The Chicago Cubs just took two of three from the Los Angeles Dodgers on the strength of two dominant pitching performances from Ryan Dempster and Ted Lilly. The latter pitcher’s performance, according to Dodger third baseman Casey Blake, was enhanced by some old fashioned cheatin’.
“I know he doesn’t have an overpowering fastball,” Blake said. “I know he’s trying to get as much of an edge as he can. But he moved in.
“That’s cheating. You’ve got to stay on the rubber.”
Lilly did not hesitate to fire back.
“Sometimes a batter will get in the box and he’ll step out, and behind the box, and on the lines,” Lilly said. “I don’t think he’s trying to cheat. It might not be intentional.”
By pitching from in front of the rubber, Lilly said, a pitcher would lose the leverage of pushing off the rubber. Any such deliveries were strictly inadvertent, he said.
“I might have done it a couple times, just trying to gain my footing,” he said. Chicago Breaking Sports.
It seems to me that Lilly would have to move in from the rubber *significantly* in order for any benefit he got from the move to offset the inability to push off the rubber. A couple inches closer to the plate? Sure, that’s an advantage. Having no leverage off of which to drive your back foot?
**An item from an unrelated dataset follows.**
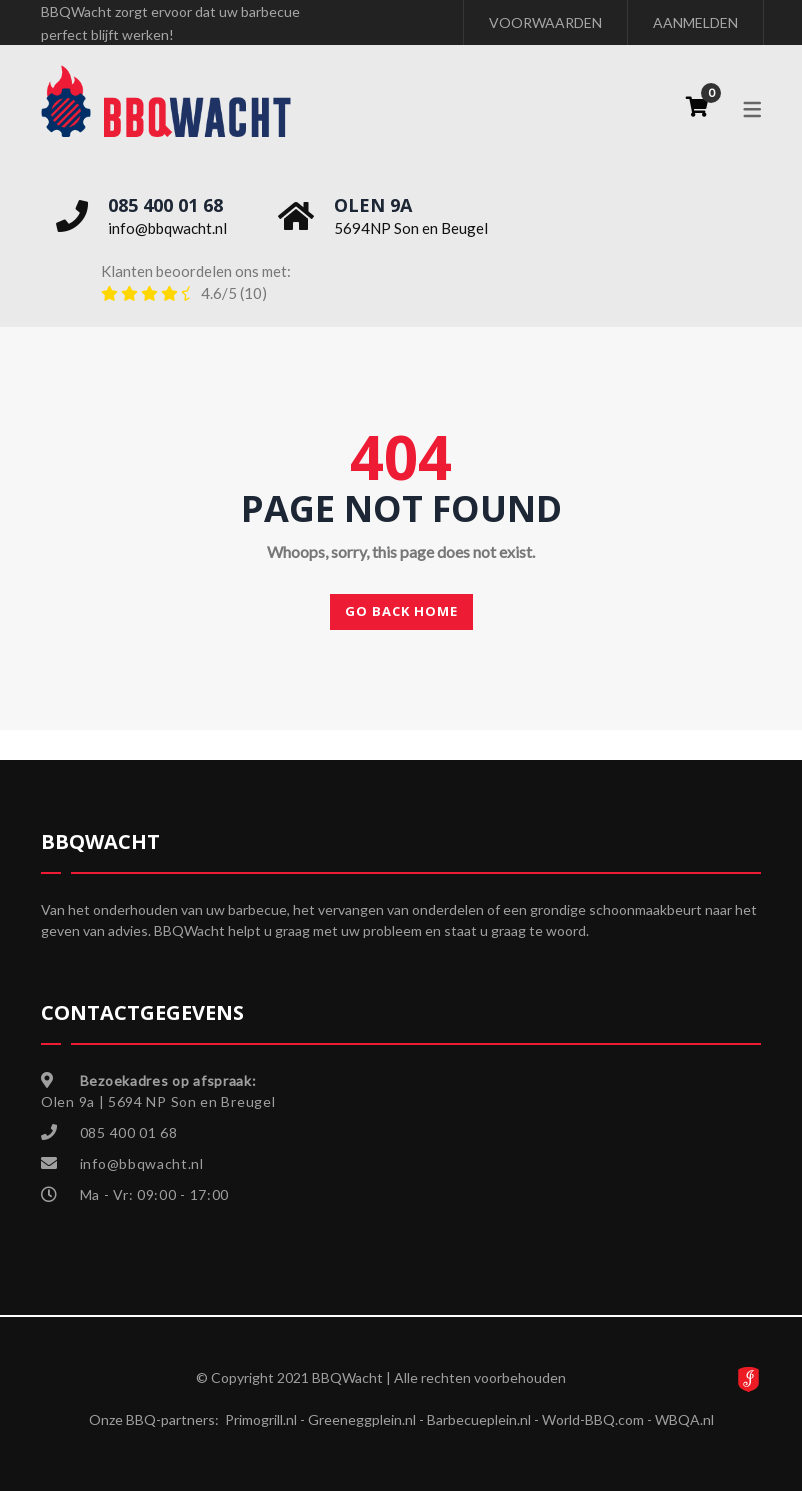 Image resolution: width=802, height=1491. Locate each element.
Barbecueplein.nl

Surely that’s going to hurt you.
To the extent Lilly was doing it on purpose, this falls somewhere on the a little extra pine tar end of the spectrum rather than the doctoring baseballs end of the spectrum.
Either way, one thing is certain: when the Cubs face the Dodgers again this year, the second week of July, they’ll remember the assertiveness of Blake’s allegations.